Please copy every line with the string "path" from the entries below.

[DATASET EXTRACT Boundary: Start]

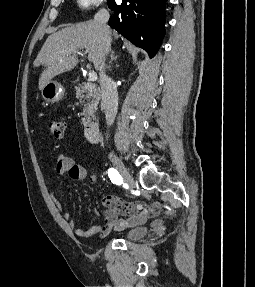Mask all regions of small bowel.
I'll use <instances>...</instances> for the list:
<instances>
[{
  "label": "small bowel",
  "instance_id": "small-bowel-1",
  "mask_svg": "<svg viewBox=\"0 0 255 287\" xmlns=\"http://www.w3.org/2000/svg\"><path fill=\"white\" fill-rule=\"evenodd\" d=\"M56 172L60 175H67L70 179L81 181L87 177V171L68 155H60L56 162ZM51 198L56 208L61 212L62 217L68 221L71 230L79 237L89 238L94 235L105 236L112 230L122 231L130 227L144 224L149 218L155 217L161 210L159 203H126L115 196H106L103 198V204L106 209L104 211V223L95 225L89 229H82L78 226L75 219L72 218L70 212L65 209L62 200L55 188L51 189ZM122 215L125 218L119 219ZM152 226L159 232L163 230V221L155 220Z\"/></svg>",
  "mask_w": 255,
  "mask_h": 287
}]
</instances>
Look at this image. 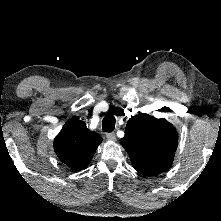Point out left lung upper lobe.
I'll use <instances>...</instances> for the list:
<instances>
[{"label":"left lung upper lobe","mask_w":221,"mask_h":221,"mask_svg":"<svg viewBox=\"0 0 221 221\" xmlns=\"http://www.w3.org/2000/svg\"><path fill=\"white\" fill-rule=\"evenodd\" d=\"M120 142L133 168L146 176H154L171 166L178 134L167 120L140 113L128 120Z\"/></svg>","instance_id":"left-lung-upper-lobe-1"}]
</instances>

[DATASET EXTRACT Boundary: End]

» **EXPECTED ANSWER**:
  "mask_svg": "<svg viewBox=\"0 0 255 287\" xmlns=\"http://www.w3.org/2000/svg\"><path fill=\"white\" fill-rule=\"evenodd\" d=\"M56 172L60 175H67L70 179L81 181L87 177V171L68 155H60L56 162ZM51 198L56 208L61 212L62 217L68 221L71 230L79 237L89 238L94 235L105 236L112 230L122 231L130 227L144 224L149 218L155 217L161 210L159 203H126L115 196H106L103 198V204L106 209L104 211V223L95 225L89 229H82L78 226L75 219L72 218L70 212L65 209L62 200L55 188L51 189ZM122 215L125 218L119 219ZM152 226L159 232L163 230V221L155 220Z\"/></svg>",
[{"label":"left lung upper lobe","mask_w":221,"mask_h":221,"mask_svg":"<svg viewBox=\"0 0 221 221\" xmlns=\"http://www.w3.org/2000/svg\"><path fill=\"white\" fill-rule=\"evenodd\" d=\"M120 142L133 168L146 176H154L171 166L178 134L167 120L140 113L128 120Z\"/></svg>","instance_id":"left-lung-upper-lobe-1"}]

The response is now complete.